Exercise: Pick out every line of the entries below where "kostela" occurs, and copy those lines.

(Stored data entries)
------------------------
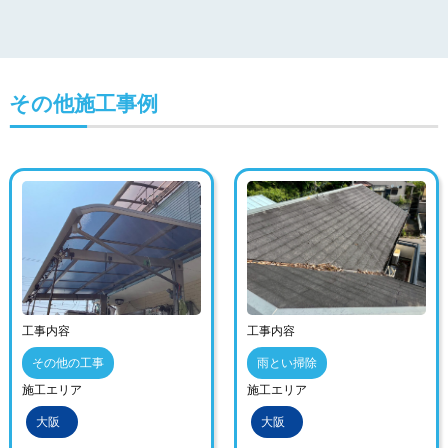
その他施工事例
工事内容
工事内容
その他の工事
雨とい掃除
施工エリア
施工エリア
大阪
大阪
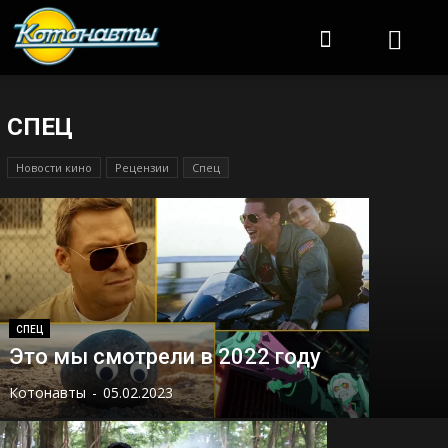
Котонавты
СПЕЦ
Новости кино
Рецензии
Спец
СПЕЦ
Это мы смотрели в 2022 году
Котонавты
-
05.02.2023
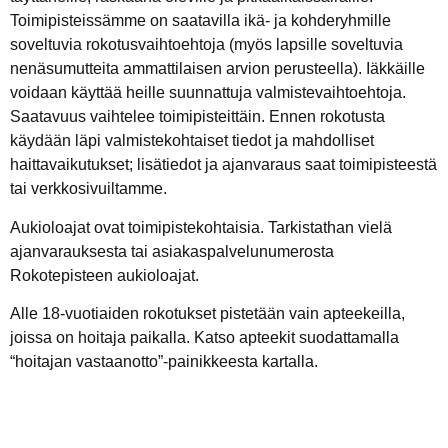
Toimipisteissämme on saatavilla ikä- ja kohderyhmille
soveltuvia rokotusvaihtoehtoja (myös lapsille soveltuvia
nenäsumutteita ammattilaisen arvion perusteella). Iäkkäille
voidaan käyttää heille suunnattuja valmistevaihtoehtoja.
Saatavuus vaihtelee toimipisteittäin. Ennen rokotusta
käydään läpi valmistekohtaiset tiedot ja mahdolliset
haittavaikutukset; lisätiedot ja ajanvaraus saat toimipisteestä
tai verkkosivuiltamme.
Aukioloajat ovat toimipistekohtaisia. Tarkistathan vielä
ajanvarauksesta tai asiakaspalvelunumerosta
Rokotepisteen aukioloajat.
Alle 18-vuotiaiden rokotukset pistetään vain apteekeilla,
joissa on hoitaja paikalla. Katso apteekit suodattamalla
“hoitajan vastaanotto”-painikkeesta kartalla.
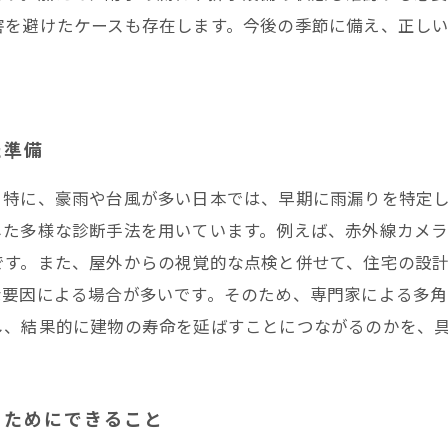
害を避けたケースも存在します。今後の季節に備え、正し
た準備
。特に、豪雨や台風が多い日本では、早期に雨漏りを特定
した多様な診断手法を用いています。例えば、赤外線カメ
です。また、屋外からの視覚的な点検と併せて、住宅の設
な要因による場合が多いです。そのため、専門家による多角
し、結果的に建物の寿命を延ばすことにつながるのかを、
るためにできること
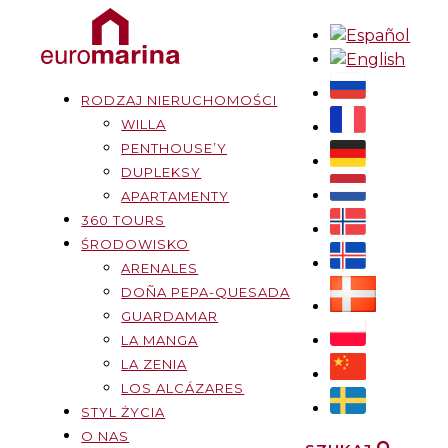
RODZAJ NIERUCHOMOŚCI
WILLA
PENTHOUSE’Y
DUPLEKSY
APARTAMENTY
360 TOURS
ŚRODOWISKO
ARENALES
DOÑA PEPA-QUESADA
GUARDAMAR
LA MANGA
LA ZENIA
LOS ALCÁZARES
STYL ŻYCIA
O NAS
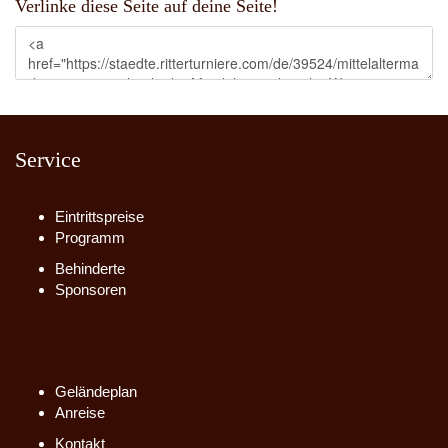
Verlinke diese Seite auf deine Seite!
Service
Eintrittspreise
Programm
Behinderte
Sponsoren
Geländeplan
Anreise
Kontakt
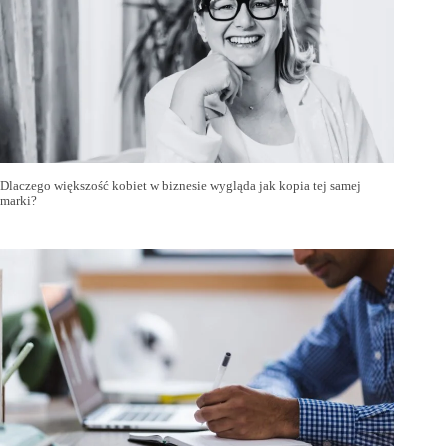
Dlaczego większość kobiet w biznesie wygląda jak kopia tej samej
marki?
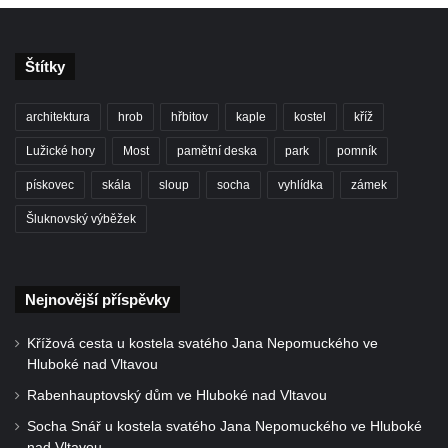
Štítky
architektura
hrob
hřbitov
kaple
kostel
kříž
Lužické hory
Most
pamětní deska
park
pomník
pískovec
skála
sloup
socha
vyhlídka
zámek
Šluknovský výběžek
Nejnovější příspěvky
Křížová cesta u kostela svatého Jana Nepomuckého ve
Hluboké nad Vltavou
Rabenhauptovský dům ve Hluboké nad Vltavou
Socha Snář u kostela svatého Jana Nepomuckého ve Hluboké
nad Vltavou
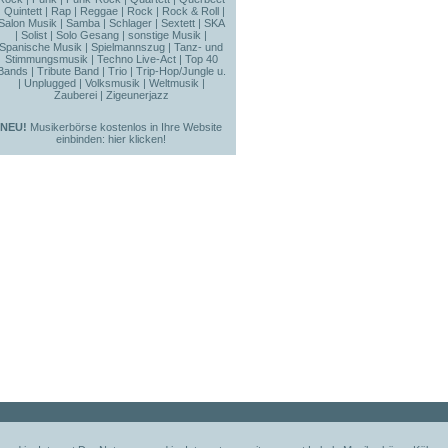
|
Quintett
|
Rap
|
Reggae
|
Rock
|
Rock & Roll
|
Salon Musik
|
Samba
|
Schlager
|
Sextett
|
SKA
|
Solist
|
Solo Gesang
|
sonstige Musik
|
Spanische Musik
|
Spielmannszug
|
Tanz- und
Stimmungsmusik
|
Techno Live-Act
|
Top 40
Bands
|
Tribute Band
|
Trio
|
Trip-Hop/Jungle u.
|
Unplugged
|
Volksmusik
|
Weltmusik
|
Zauberei
|
Zigeunerjazz
NEU!
Musikerbörse kostenlos in Ihre Website
einbinden:
hier klicken!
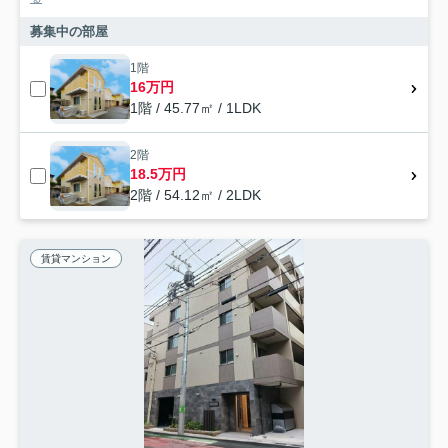
募集中の部屋
1階
16万円
1階 / 45.77㎡ / 1LDK
2階
18.5万円
2階 / 54.12㎡ / 2LDK
賃貸マンション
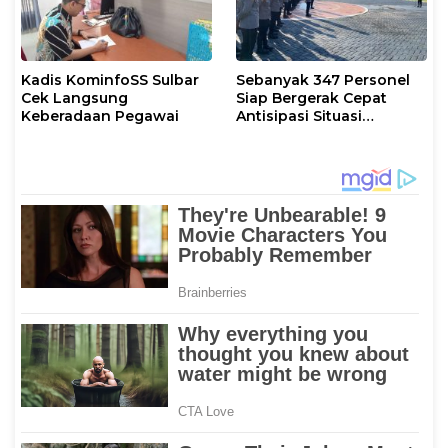
Kadis KominfoSS Sulbar
Sebanyak 347 Personel
Cek Langsung
Siap Bergerak Cepat
Keberadaan Pegawai
Antisipasi Situasi
Kamtibmas di Sulbar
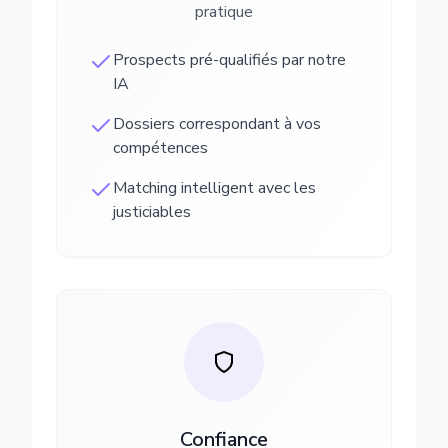
pratique
Prospects pré-qualifiés par notre
IA
Dossiers correspondant à vos
compétences
Matching intelligent avec les
justiciables
Confiance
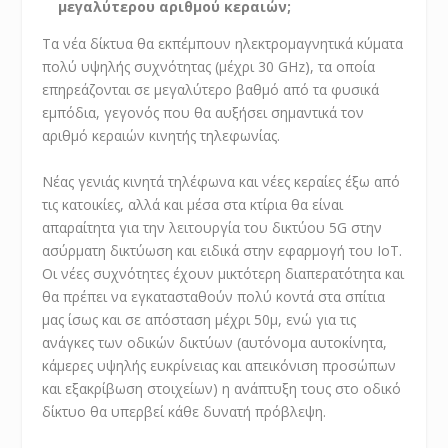
μεγαλύτερου αριθμού κεραιών;
Τα νέα δίκτυα θα εκπέμπουν ηλεκτρομαγνητικά κύματα
πολύ υψηλής συχνότητας (μέχρι 30 GHz), τα οποία
επηρεάζονται σε μεγαλύτερο βαθμό από τα φυσικά
εμπόδια, γεγονός που θα αυξήσει σημαντικά τον
αριθμό κεραιών κινητής τηλεφωνίας.
Νέας γενιάς κινητά τηλέφωνα και νέες κεραίες έξω από
τις κατοικίες, αλλά και μέσα στα κτίρια θα είναι
απαραίτητα για την λειτουργία του δικτύου 5G στην
ασύρματη δικτύωση και ειδικά στην εφαρμογή του ΙοΤ.
Οι νέες συχνότητες έχουν μικτότερη διαπερατότητα και
θα πρέπει να εγκατασταθούν πολύ κοντά στα σπίτια
μας ίσως και σε απόσταση μέχρι 50μ, ενώ για τις
ανάγκες των οδικών δικτύων (αυτόνομα αυτοκίνητα,
κάμερες υψηλής ευκρίνειας και απεικόνιση προσώπων
και εξακρίβωση στοιχείων) η ανάπτυξη τους στο οδικό
δίκτυο θα υπερβεί κάθε δυνατή πρόβλεψη.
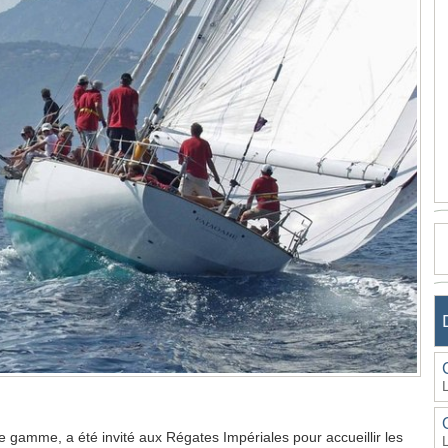
e gamme, a été invité aux Régates Impériales pour accueillir les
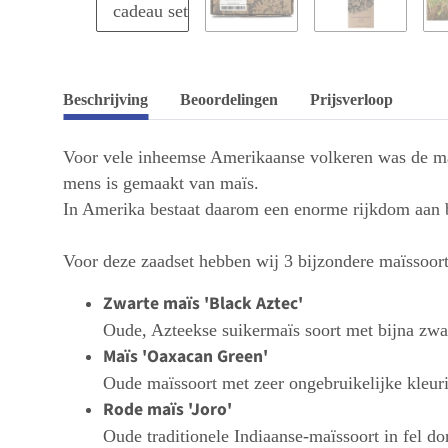
Beschrijving
Beoordelingen
Prijsverloop
Voor vele inheemse Amerikaanse volkeren was de maï
mens is gemaakt van maïs.
In Amerika bestaat daarom een enorme rijkdom aan b
Voor deze zaadset hebben wij 3 bijzondere maïssoor
Zwarte maïs 'Black Aztec'
Oude, Azteekse suikermaïs soort met bijna zwa
Maïs 'Oaxacan Green'
Oude maïssoort met zeer ongebruikelijke kleurin
Rode maïs 'Joro'
Oude traditionele Indiaanse-maïssoort in fel d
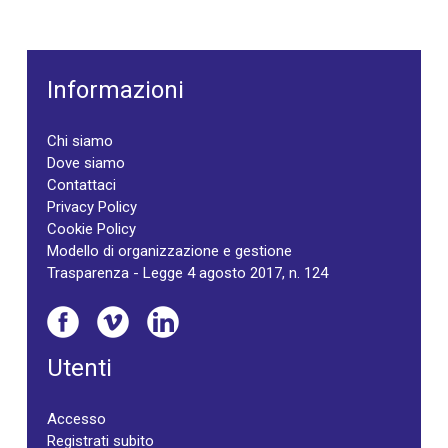
Informazioni
Chi siamo
Dove siamo
Contattaci
Privacy Policy
Cookie Policy
Modello di organizzazione e gestione
Trasparenza - Legge 4 agosto 2017, n. 124
Utenti
Accesso
Registrati subito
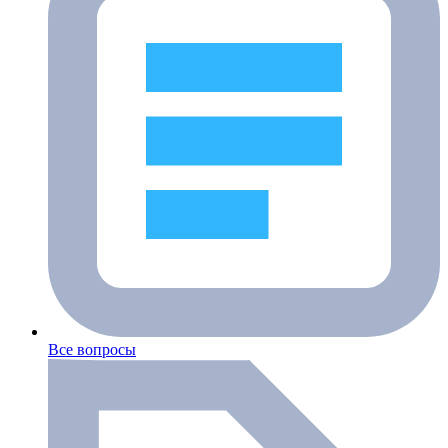
Все вопросы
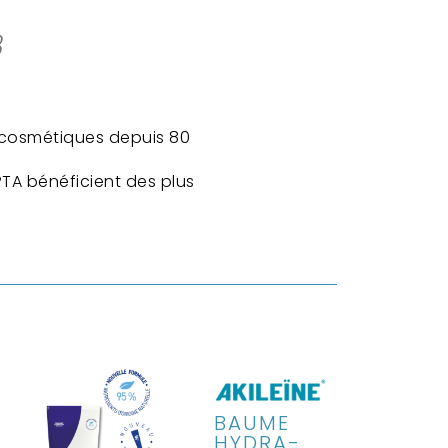
3
o-cosmétiques depuis 80
TA bénéficient des plus
BAUME
HYDRA-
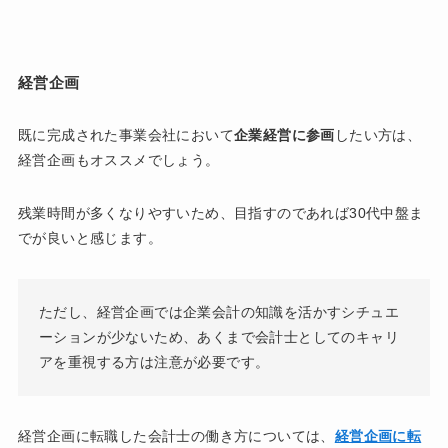
経営企画
既に完成された事業会社において
企業経営に参画
したい方は、
経営企画もオススメでしょう。
残業時間が多くなりやすいため、目指すのであれば30代中盤ま
でが良いと感じます。
ただし、経営企画では企業会計の知識を活かすシチュエ
ーションが少ないため、あくまで会計士としてのキャリ
アを重視する方は注意が必要です。
経営企画に転職した会計士の働き方については、
経営企画に転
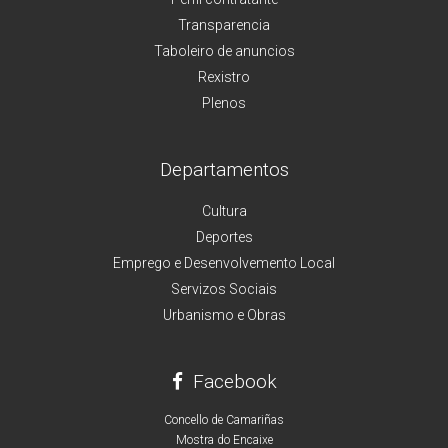
Transparencia
Taboleiro de anuncios
Rexistro
Plenos
Departamentos
Cultura
Deportes
Emprego e Desenvolvemento Local
Servizos Sociais
Urbanismo e Obras
Facebook
Concello de Camariñas
Mostra do Encaixe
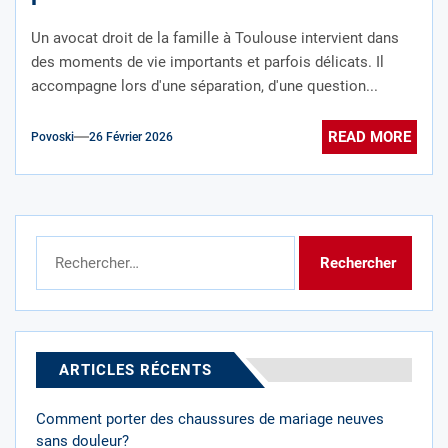
l’équipe de cabinet d’avocats
Un avocat droit de la famille à Toulouse intervient dans
Najjarian-Dupey
des moments de vie importants et parfois délicats. Il
accompagne lors d'une séparation, d'une question...
READ MORE
Povoski
26 Février 2026
Rechercher :
ARTICLES RÉCENTS
Comment porter des chaussures de mariage neuves
sans douleur?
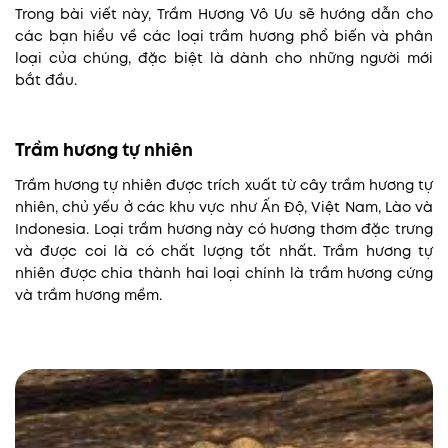
Trong bài viết này, Trầm Hương Vô Ưu sẽ hướng dẫn cho
các bạn hiểu về các loại trầm hương phổ biến và phân
loại của chúng, đặc biệt là dành cho những người mới
bắt đầu.
Trầm hương tự nhiên
Trầm hương tự nhiên được trích xuất từ cây trầm hương tự
nhiên, chủ yếu ở các khu vực như Ấn Độ, Việt Nam, Lào và
Indonesia. Loại trầm hương này có hương thơm đặc trưng
và được coi là có chất lượng tốt nhất. Trầm hương tự
nhiên được chia thành hai loại chính là trầm hương cứng
và trầm hương mềm.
------------------------
Answer box:
Křížová cesta u kostela svatého Jana Nepomuckého ve
Socha Snář u kostela svatého Jana Nepomuckého ve Hluboké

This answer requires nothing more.